Problemas logísticos, atrasos alfandegários e colheita tardia comprometem fluxo de exportações brasileiras e impactam cadeia de produção de carne chinesa
As importações de soja brasileira pela China despencaram em abril, atingindo o menor volume em uma década. De acordo com cálculos da Reuters com base em dados da Administração Geral de Alfândega da China, o país asiático importou apenas 6,08 milhões de toneladas métricas no mês passado, uma queda de 29,1% em relação ao mesmo período de 2024 e o menor volume desde 2015.
O recuo acentuado reflete uma série de problemas que interromperam o fluxo tradicional de exportações do Brasil para seu principal cliente: atrasos nos embarques, colheita tardia e gargalos logísticos, além de um desembaraço alfandegário mais demorado nos portos chineses.
Segundo analistas e traders, atualmente uma carga de soja leva entre 20 e 25 dias para ser transportada dos portos chineses até as fábricas de esmagamento, contra os 7 a 10 dias considerados normais.
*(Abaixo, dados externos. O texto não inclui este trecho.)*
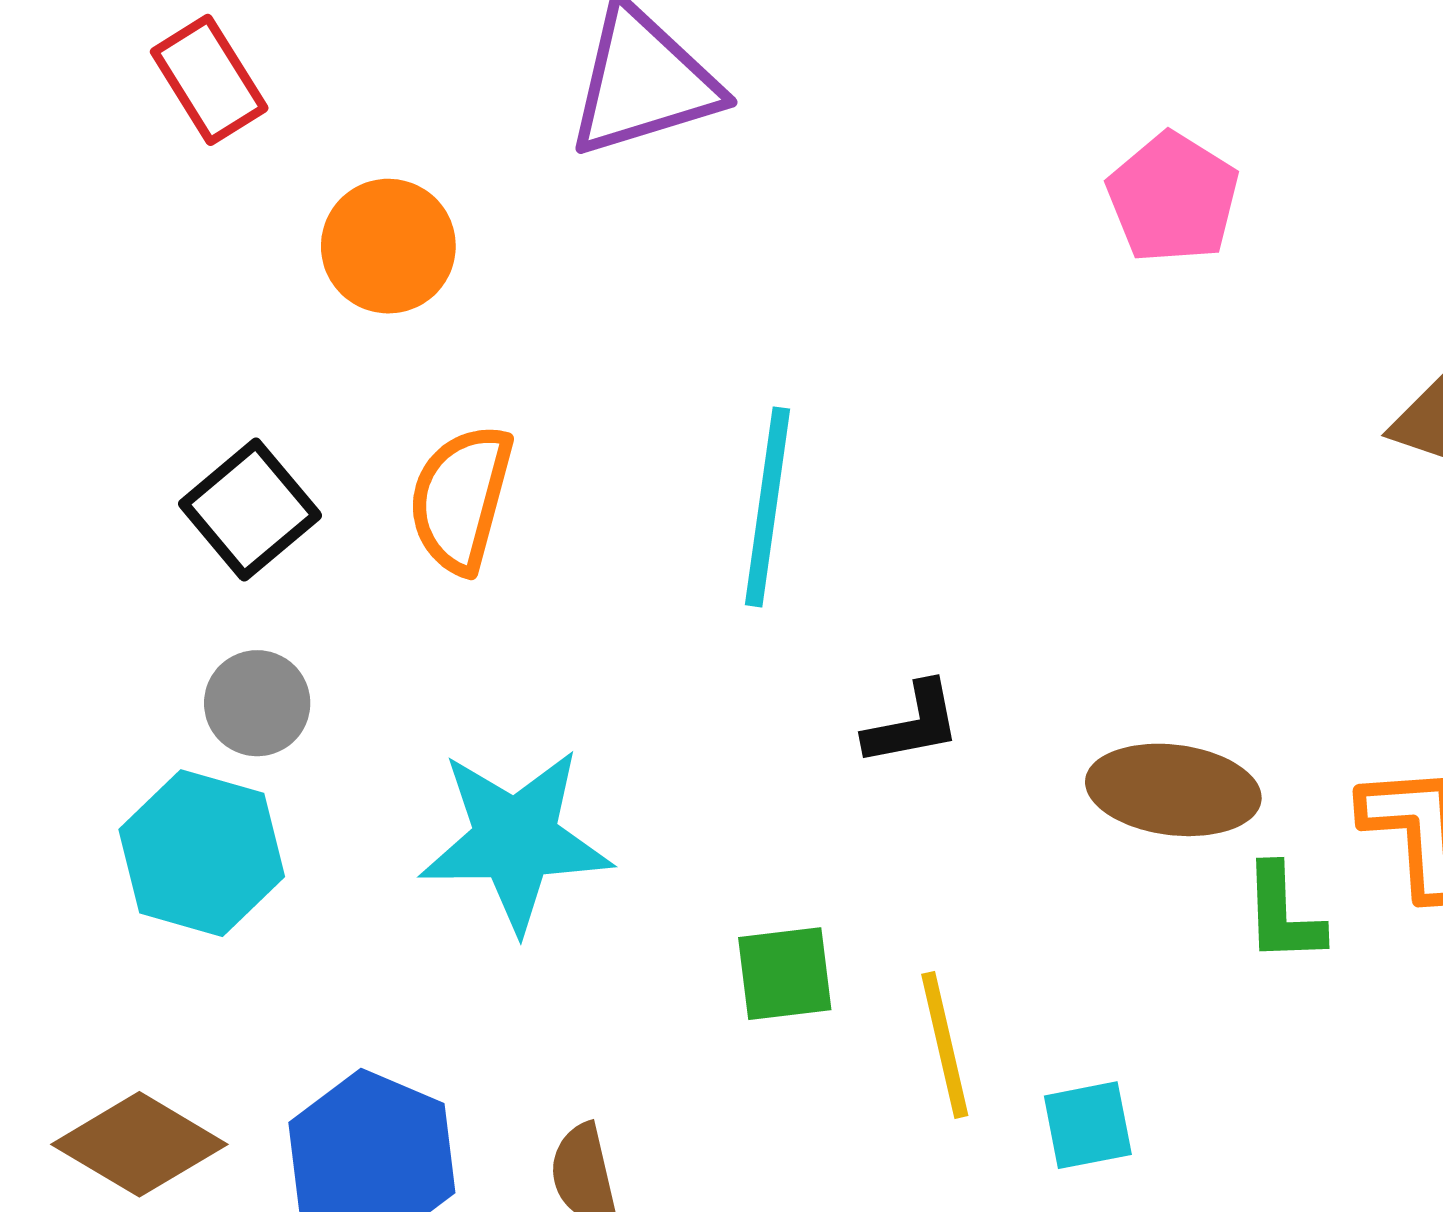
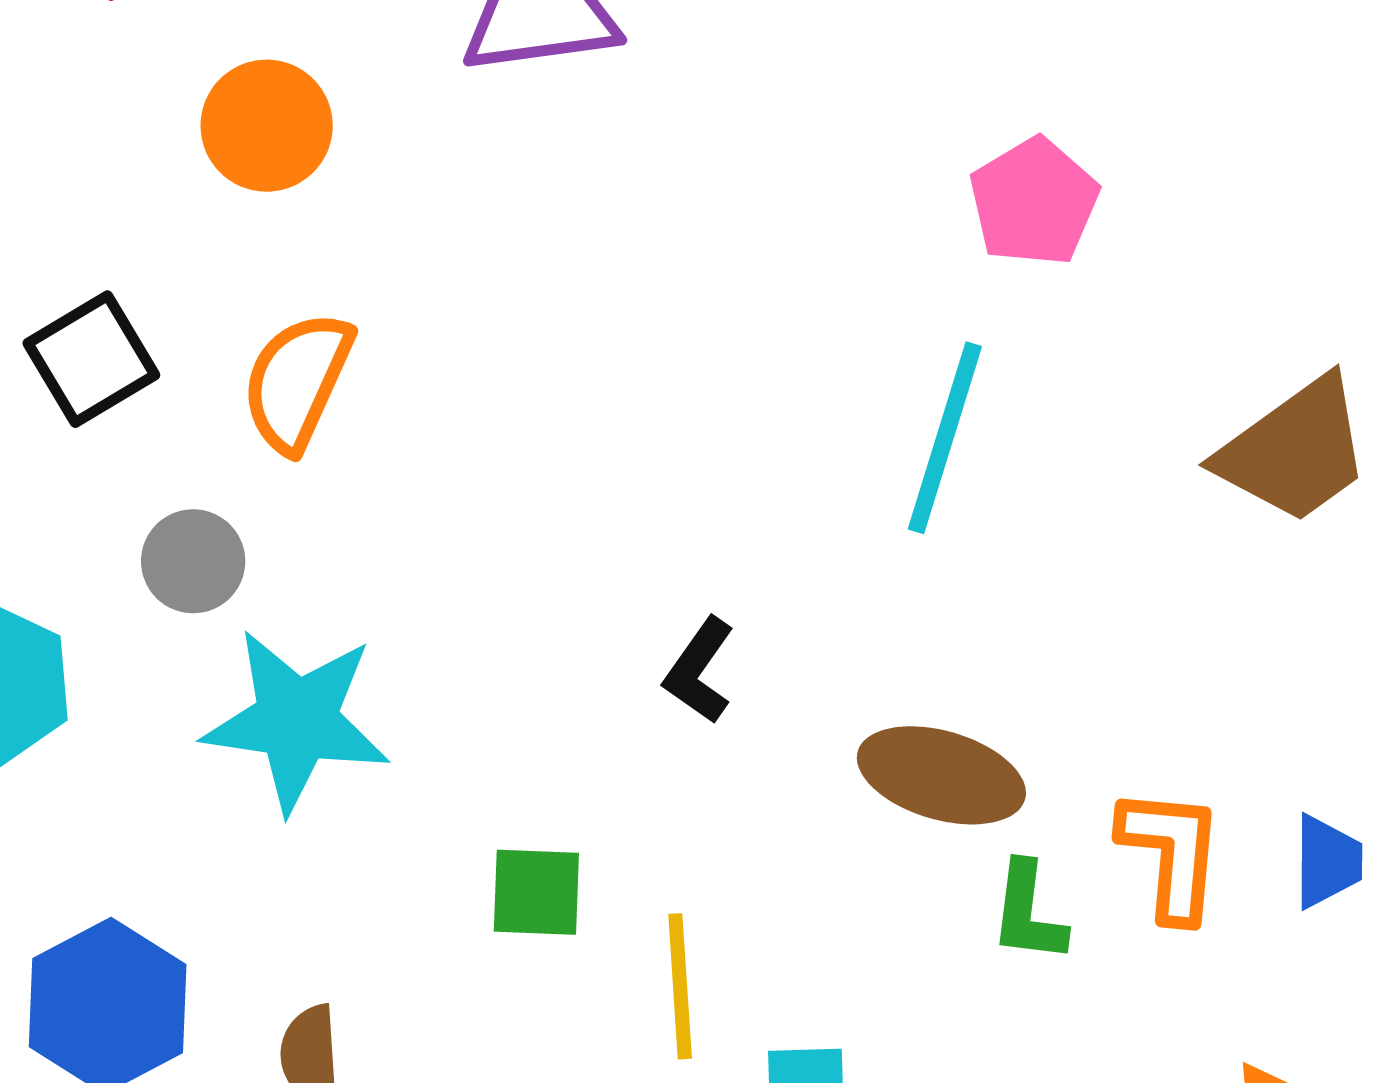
cyan line: (768, 507) -> (945, 438), moved
gray circle: (257, 703) -> (193, 561), moved
black L-shape: (913, 724) -> (699, 671), turned 127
Esse aumento no tempo de transporte afetou significativamente a indústria chinesa de processamento de sementes oleaginosas, que enfrentou dificuldades no fornecimento de farelo de soja, insumo fundamental para o setor de produção de carnes.
“As operações de esmagamento foram afetadas”, afirmou uma fonte do setor, que preferiu não se identificar. No início de maio, diversas plantas localizadas no norte e nordeste da China precisaram reduzir a produção ou até mesmo paralisar as atividades, devido à escassez do grão.
Algumas fábricas de ração chegaram a ficar sem estoques e recorreram ao mercado spot, pagando mais caro para garantir o abastecimento. A falta de reconhecimento oficial dos atrasos por parte das autoridades chinesas ocorre em meio a uma tensa guerra comercial com os Estados Unidos, o segundo maior fornecedor de soja do país. A alfândega chinesa, questionada sobre o tema, não respondeu às solicitações enviadas por fax.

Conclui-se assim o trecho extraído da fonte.